After making this change the program runs fine on Tahiti. I use mingw in Windows which is not a supported environment for building memtestCL but if anyone wants the binary, just let me know.

memtestCL is copywrite through Stanford U. where a lot of the early GPU development was done. It might be interesting if they have any thoughts or comments on GCN. There is some feedback for memtestCL through SimTK.org, where is comes from.

drallan

View solution in original post

37 Replies
mikism
Adept I

Same test fails for me on Win7 x64 for both of my 6850s (for CPU it does not detect any errors).

0 Likes
nou
Exemplar

it is same for my 5850. sometime it report around 950 errors in random block test.

0 Likes

The number I am getting in tahiti is crazy high. Over a million errors in each iteration.

I get no errors under 5870, 6320(e-450 apu gpu tested under windows), and nvidia gtx 580/680.

0 Likes

I get no errors under 5870, 6320(e-450 apu gpu tested under windows), and nvidia gtx 580/680.

No errors or very few? My HD5450 gave 400-500 errors in 3 out of 50 iterations (and none in the other 47). Given that it's always in this test alone, and everyone seems to be getting them in the very same test (and never errors on any other tests), it might also be due to the test. How extensively have you tested on nvidia gtx 580/680?

0 Likes

I ran the test several times, with default memory setting (256) and also tried 1024 command line option. In all cases got 0 errors on Cypress XT(5870)
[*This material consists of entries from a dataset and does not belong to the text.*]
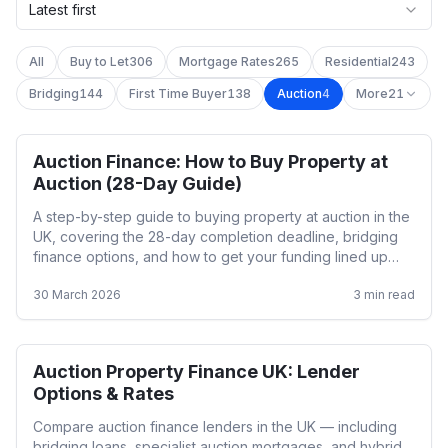
Latest first
All
Buy to Let
306
Mortgage Rates
265
Residential
243
Bridging
144
First Time Buyer
138
Auction
4
More
21
Auction Finance: How to Buy Property at
Auction
Auction (28-Day Guide)
A step-by-step guide to buying property at auction in the
UK, covering the 28-day completion deadline, bridging
finance options, and how to get your funding lined up
before bidding.
30 March 2026
3
min read
Auction Property Finance UK: Lender
Auction
Options & Rates
Compare auction finance lenders in the UK — including
bridging loans, specialist auction mortgages, and hybrid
I also ran the tests at least once or twice until the end (50 iterations) on 580 with 1024 command line option and I can tell that it is allocating memory with nvidia-smi, it shows 1171MB allocated.  Although I should re-test 680 until the end, I never waited for that to run 50 iterations

If I were you, I would use the aticontrol utility and reduce the card&memory speed and re-test and see if the problem occurs or not. There might be borderline cases where your memory actually fail in some operations. Let us know if you get the same results. I tried this with Tahiti and well it still does millions of errors and that sort of makes me think that there is a bug in AMDs OpenCL.

0 Likes

Correction, I re-ran the tests with different sizes and it appears I sometimes get errors from 5870.
Default 128 gave no errors(but I did not run it so many times), 256 gave errors once in a while after few runs, 512 gave errors and also 1024 gave errors in few iterations...

I reduced memory speed from 1200 to 600 and then ran 1024 again. I still got errors...

On nvidia gtx 580, I ran tests few times up to 1024 and got no errors reported.

I will return back with results from 680, nvidia seems to be having their own problems, the 680 is stuck and machine needs reboot

Also the tests run roughly 8 to 10 times on gtx 580 compared to cypress, tahiti is only 3-4 times slower.

0 Likes

I made a test with 10000 iterations using 2.5gb memory on Nvidia Tesla M2050. I think AMD should fix this problem...

Test summary:

-----------------------------------------

10000 iterations over 2504 MiB of memory on device Tesla M2050

      Moving inversions (ones and zeros): 0 failed iterations

                                         (0 total incorrect bits)

                 Memtest86 walking 8-bit: 0 failed iterations

                                         (0 total incorrect bits)

              True walking zeros (8-bit): 0 failed iterations

                                         (0 total incorrect bits)

               True walking ones (8-bit): 0 failed iterations

                                         (0 total incorrect bits)

              Moving inversions (random): 0 failed iterations

                                         (0 total incorrect bits)

             True walking zeros (32-bit): 0 failed iterations

                                         (0 total incorrect bits)

              True walking ones (32-bit): 0 failed iterations

                                         (0 total incorrect bits)

                           Random blocks: 0 failed iterations

                                         (0 total incorrect bits)

                     Memtest86 Modulo-20: 0 failed iterations

                                         (0 total incorrect bits)

                           Integer logic: 0 failed iterations

                                         (0 total incorrect bits)

                 Integer logic (4 loops): 0 failed iterations

                                         (0 total incorrect bits)

            Integer logic (local memory): 0 failed iterations

                                         (0 total incorrect bits)

   Integer logic (4 loops, local memory): 0 failed iterations

                                         (0 total incorrect bits)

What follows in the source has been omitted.